What if we wore jacquard?
Ils déferlent chaque année dans de nombreuses collections de fin d’année. Il faut bien le concéder, le jacquard rime avec hiver. Preuve en sont ce tissu damassé remarquable de par ses couleurs variées aux reflets souvent irisés et son cousin le motif Jacquard. Comme le satin, ils ne sont pas une matière en soi, mais pour le premier une technique d’impression de motifs par tissage de fils de couleurs entrecroisés, généralement fabriqué en région Rhône-Alpes dans la pure tradition du tissage lyonnais. Pour l’autre c’est bien la façon de tricoter la maille dans la pure tradition britannique.

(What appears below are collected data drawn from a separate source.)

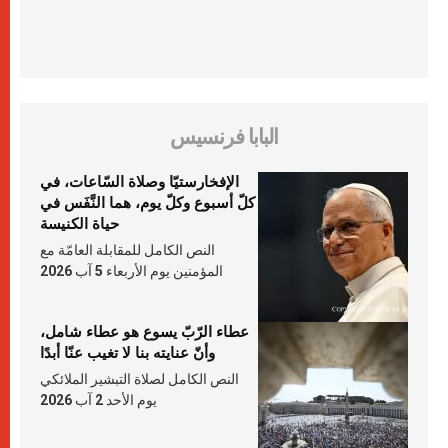
البابا فرنسيس
الإفخارستيّا وصلاة السّاعات، في
كلّ أسبوع وكلّ يوم، هما النَّفَس في
حياة الكنيسة
النص الكامل للمقابلة العامّة مع
المؤمنين يوم الأربعاء 5 آب 2026
عطاء الرّبّ يسوع هو عطاء شامل،
وأنّ عنايته بنا لا تغيب عنّا أبدًا
النص الكامل لصلاة التبشير الملائكي
يوم الأحد 2 آب 2026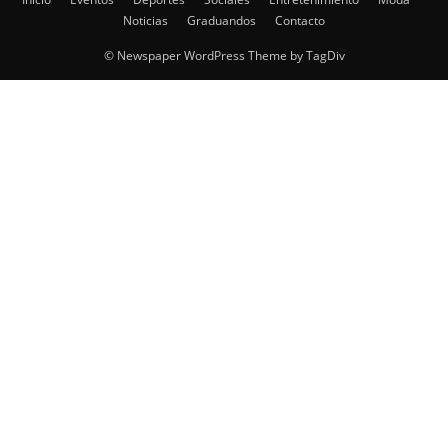
Noticias
Graduandos
Contacto
© Newspaper WordPress Theme by TagDiv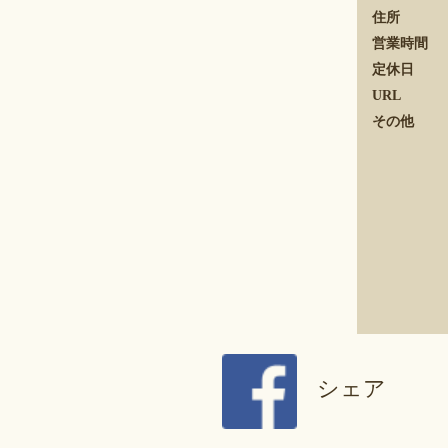
住所
営業時間
定休日
URL
その他
シェア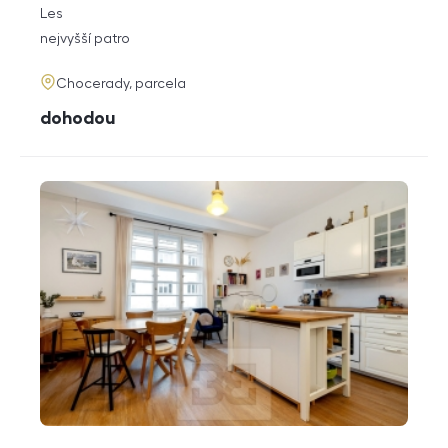
rozměry
Les
dispozice
funkce
nejvyšší patro
adresa
Chocerady, parcela
cena
dohodou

The little story of the Jacquard made in lyon
The Jacquard -Sans reference to the film The visitors obviously - was created in 1801 by Joseph Marie Jacquard, a Lyonnais weaver who set the "JACQUARD WORKS";A programmable machine operating with perforated cards guiding the hooks, themselves raising the wires, in order to create complicated patterns.Very often geometric, they are not embroidered on the outside of the fabric but are indeed part of the latter by bringing it relief and nobility by their placement, as well as by the diversity of the fibers used (silk, lurex ...).

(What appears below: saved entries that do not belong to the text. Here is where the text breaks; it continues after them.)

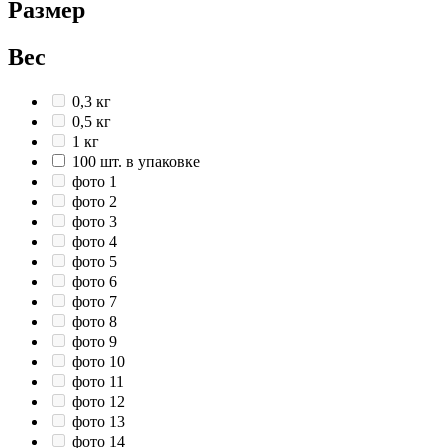
Размер
Вес
0,3 кг
0,5 кг
1 кг
100 шт. в упаковке
фото 1
фото 2
фото 3
фото 4
фото 5
фото 6
фото 7
фото 8
фото 9
фото 10
фото 11
фото 12
фото 13
фото 14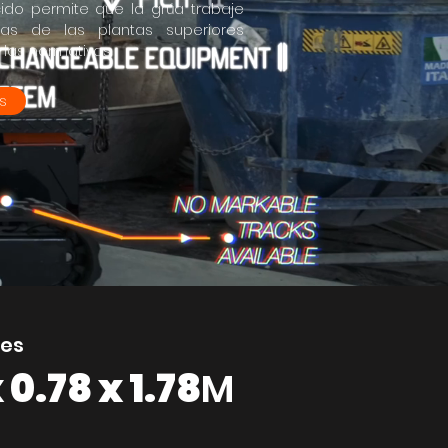
ido permite que la grúa trabaje
sas de las plantas superiores
las normativas.
s
es
 0.78 x 1.78
M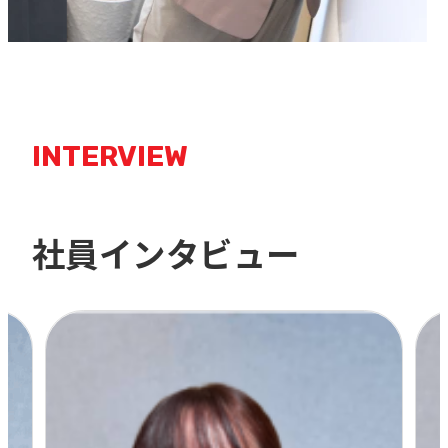
INTERVIEW
社員インタビュー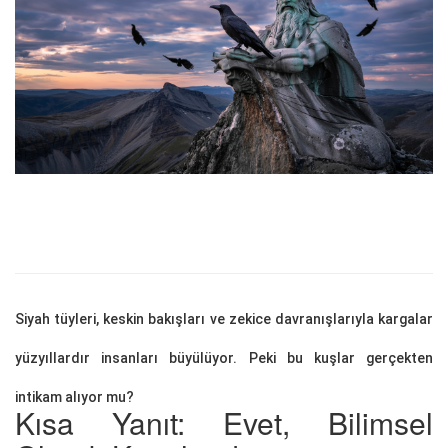
Siyah tüyleri, keskin bakışları ve zekice davranışlarıyla kargalar
yüzyıllardır insanları büyülüyor. Peki bu kuşlar gerçekten
intikam alıyor mu?
Kısa Yanıt: Evet, Bilimsel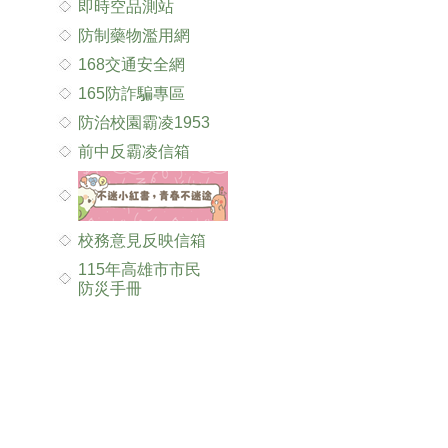
即時空品測站
防制藥物濫用網
168交通安全網
165防詐騙專區
防治校園霸凌1953
前中反霸凌信箱
校務意見反映信箱
115年高雄市市民
防災手冊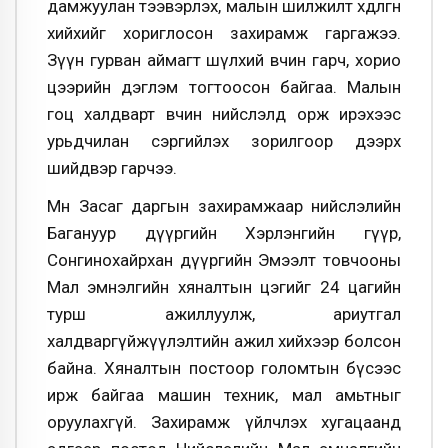
дамжуулан тээвэрлэх, малын шилжилт хөдөлгөөн
хийхийг хориглосон захирамж гаргажээ.
Зүүн гурван аймагт шүлхий өвчин гарч, хорио
цээрийн дэглэм тогтоосон байгаа. Малын
гоц халдварт өвчин нийслэлд орж ирэхээс
урьдчилан сэргийлэх зорилгоор дээрх
шийдвэр гарчээ.
Мөн Засаг даргын захирамжаар нийслэлийн
Багануур дүүргийн Хэрлэнгийн гүүр,
Сонгинохайрхан дүүргийн Эмээлт товчооны
Мал эмнэлгийн хяналтын цэгийг 24 цагийн
турш ажиллуулж, ариутгал
халдваргүйжүүлэлтийн ажил хийхээр болсон
байна. Хяналтын постоор голомтын бүсээс
ирж байгаа машин техник, мал амьтныг
оруулахгүй. Захирамж үйлчлэх хугацаанд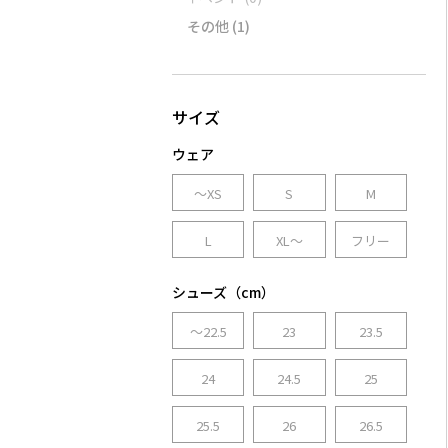
その他
(1)
ウェア
～XS
S
M
L
XL～
フリー
シューズ（cm）
～22.5
23
23.5
24
24.5
25
25.5
26
26.5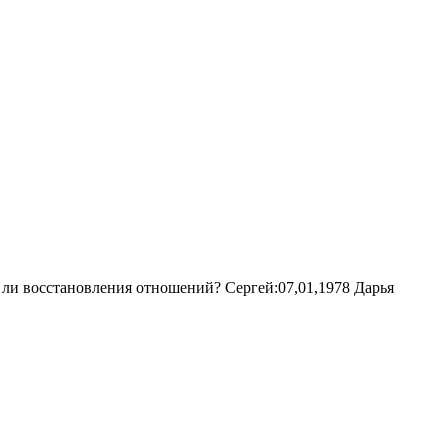
о ли восстановления отношений? Сергей:07,01,1978 Дарья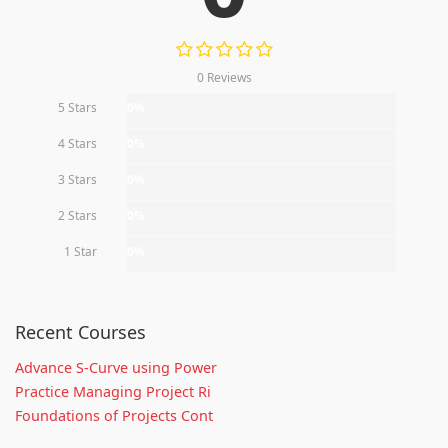
0 Reviews
5 Stars
0%
4 Stars
0%
3 Stars
0%
2 Stars
0%
1 Star
0%
Recent Courses
Advance S-Curve using Power
Practice Managing Project Ri
Foundations of Projects Cont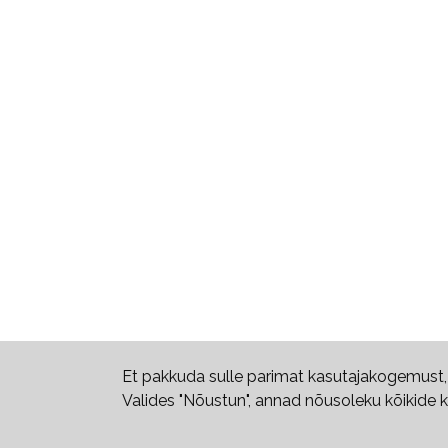
Et pakkuda sulle parimat kasutajakogemust,
Valides "Nõustun", annad nõusoleku kõikide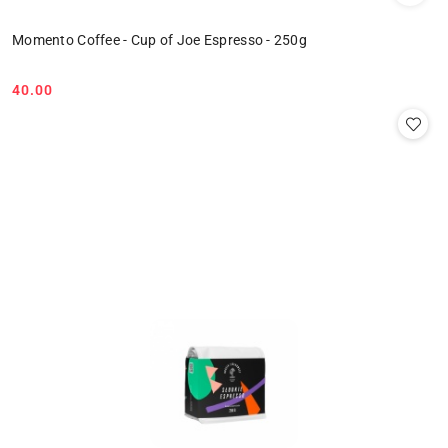
Momento Coffee - Cup of Joe Espresso - 250g
40.00
Cena: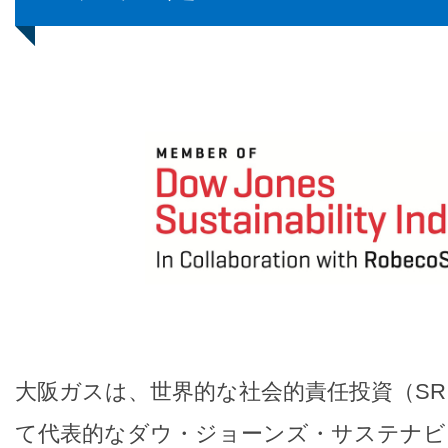
大阪ガスは、世界的な社会的責任投資（SR
て代表的なダウ・ジョーンズ・サステナビ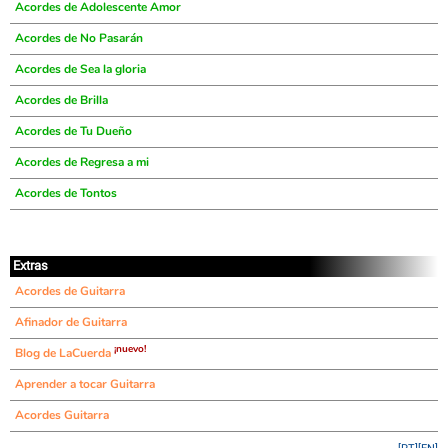
Acordes de Adolescente Amor
Acordes de No Pasarán
Acordes de Sea la gloria
Acordes de Brilla
Acordes de Tu Dueño
Acordes de Regresa a mi
Acordes de Tontos
Extras
Acordes de Guitarra
Afinador de Guitarra
¡nuevo!
Blog de LaCuerda
Aprender a tocar Guitarra
Acordes Guitarra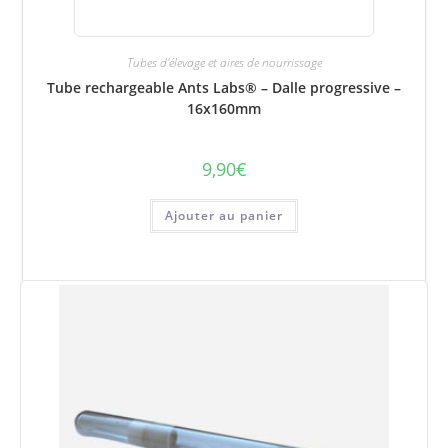
Tubes d'élevage et aires de nourrissage
Tube rechargeable Ants Labs® – Dalle progressive –
16x160mm
9,90
€
Ajouter au panier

A revolutionary weaving profession for the time and still considered the ancestor of the computer as technology is evolved.The Lyonnais weaver developed it to prevent children from this meticulous work.But this invention was afraid of workers and other artisans of Lyon silk, which caused the canut revolt to deal with the competition of the machines.This technical feat ended up even attracting the attention of Napoleon Bonaparte, who strongly encouraged his creator to perfect his invention in the national interest.
The English jacquard
This technique is not to be confused with the Jacquard motif, a tradition from across the Channel and today popularized by the trend of "Christmas sweater".The so -called "jacquard" reason -troduction of "fair isle" a small shetland island north of Scotland - is a complex weaving of many sons of colors who intersecting create a pattern. It was born on theseLands with harsh winters, from the hands of marine women who knitted sweaters intended to be hot and robust.
This crafts could have been confidential, but that was without counting on the "trendy launcher" Aka the prince of Wales Edouard VIII, who, in 1921, appeared in public dressed in a vest with a very colorful Jacquard pattern.Traditionally, the "fair isle" does not imply infinite patterns knitted with a palette of five to six colors, but keeps the principle of two colors per row.Among the most classic patterns, we know the chevron and the diamond, today often supplanted by flakes or even pop culture stars like startroopers.Who does not yet have their red and white sweater at the Rennes pattern?